Im Streit um die Geheimhaltung von Arzneimittelpreisen haben die Krankenkassen einen Kompromiss angeboten: In der Lauer-Taxe soll demnach der Listenpreis stehen. Der ausgehandelte Erstattungspreis soll nicht veröffentlicht werden, aber als Grundlage für weitere Verhandlungen und Preisregulierungen dienen. Doch das System hat viele Stolperstellen.
Bei dem Streit geht es um Medikamente, die neu auf den Markt kommen und einen nachgewiesenen Zusatznutzen haben. Seit dem Arzneimittelmarkt-Neuordnungsgesetz (AMNOG) müssen Pharmaunternehmen und Krankenkassen über den Preis solcher Medikamente verhandeln.
Union und Hersteller wollen die ausgehandelten Preise vertraulich behandeln. Da die deutschen Preise als Referenz für andere Staaten dienen, befürchtet die Industrie sinkende Preise in verschiedenen Märkten. Die Krankenkassen hingegen sehen die Geheimhaltung als Gefahr für ihre Einsparungen und prophezeien eine Preisspirale nach oben.
Jenseits der Debatte, ob eine Geheimhaltung sinnvoll ist oder nicht, gibt es bei der Umsetzung verschiedene Probleme, auch bei dem jetzigen Kompromissvorschlag der Kassen: Zunächst stellt sich die Frage, wie verbindlich der Preis in der Lauer-Taxe sein soll. Für die Apotheker ist diese Frage nicht unerheblich, denn der variable Teil des Apothekenhonorars beinhaltet 3 Prozent des Listenpreises.
Und auch die Ärzte, die zum wirtschaftlichen Verordnen angehalten sind, treffen ihre Entscheidung anhand des Listenpreises. Ein reiner Pro-forma-Preis, der in keinem Verhältnis zum tatsächlichen Wert des Arzneimittels steht, bedeutet für alle Beteiligten einen Blindflug. Das wäre dann wie bei den Rabattverträgen, bei denen auch niemand die wirklichen Einsparungen kennt.
Auch für die Reimporteure stellen die vertraulichen Preise ein großes Problem dar. Per Gesetz müssen Importarzneimittel 15 Euro oder 15 Prozent günstiger sein als das jeweilige Bezugspräparat. Ohne Kenntnis der Nettopreise könnten Importarzneimittel somit nicht angeboten werden, so der Verband der Arzneimittel-Importeure Deutschlands (VAD).

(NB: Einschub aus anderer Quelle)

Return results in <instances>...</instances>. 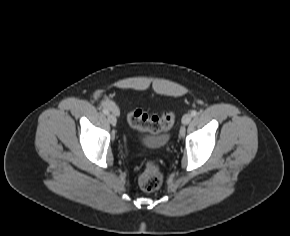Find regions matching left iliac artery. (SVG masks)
<instances>
[{"label":"left iliac artery","mask_w":290,"mask_h":236,"mask_svg":"<svg viewBox=\"0 0 290 236\" xmlns=\"http://www.w3.org/2000/svg\"><path fill=\"white\" fill-rule=\"evenodd\" d=\"M191 115L192 116H196L197 115V111L196 110L191 111Z\"/></svg>","instance_id":"left-iliac-artery-1"}]
</instances>
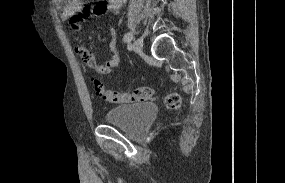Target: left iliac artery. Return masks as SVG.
I'll return each instance as SVG.
<instances>
[{
    "label": "left iliac artery",
    "mask_w": 285,
    "mask_h": 183,
    "mask_svg": "<svg viewBox=\"0 0 285 183\" xmlns=\"http://www.w3.org/2000/svg\"><path fill=\"white\" fill-rule=\"evenodd\" d=\"M133 39V34L131 32H128L125 36H124V41L125 42H130Z\"/></svg>",
    "instance_id": "obj_1"
}]
</instances>
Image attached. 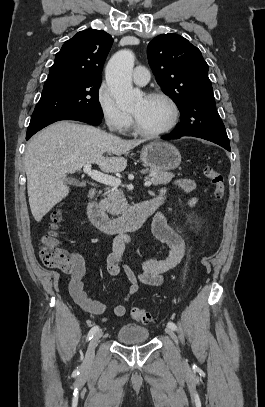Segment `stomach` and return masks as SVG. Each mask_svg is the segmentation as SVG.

Auch hier gibt es Parallelen zu den Rabattverträgen: Kohlpharma versucht zurzeit gerichtlich durchzusetzen, dass die Rabatte veröffentlicht werden – sodass Importarzneimittel abgegeben werden könnten, wenn sie günstiger als das Präparat des Rabattpartners sind.
Die Geheimhaltung kann sowieso nur relativ sein. Der Verband Forschender Arzneimittelhersteller (VFA) räumt selbst ein, dass sich lediglich die Zahl derjenigen reduzieren würde, die den Erstattungspreis kennen. Zumindest die Rechenzentren müssten aber die echten Preise kennen, wenn sie die Abschläge für die Kassen bei den Herstellern eintreiben sollen.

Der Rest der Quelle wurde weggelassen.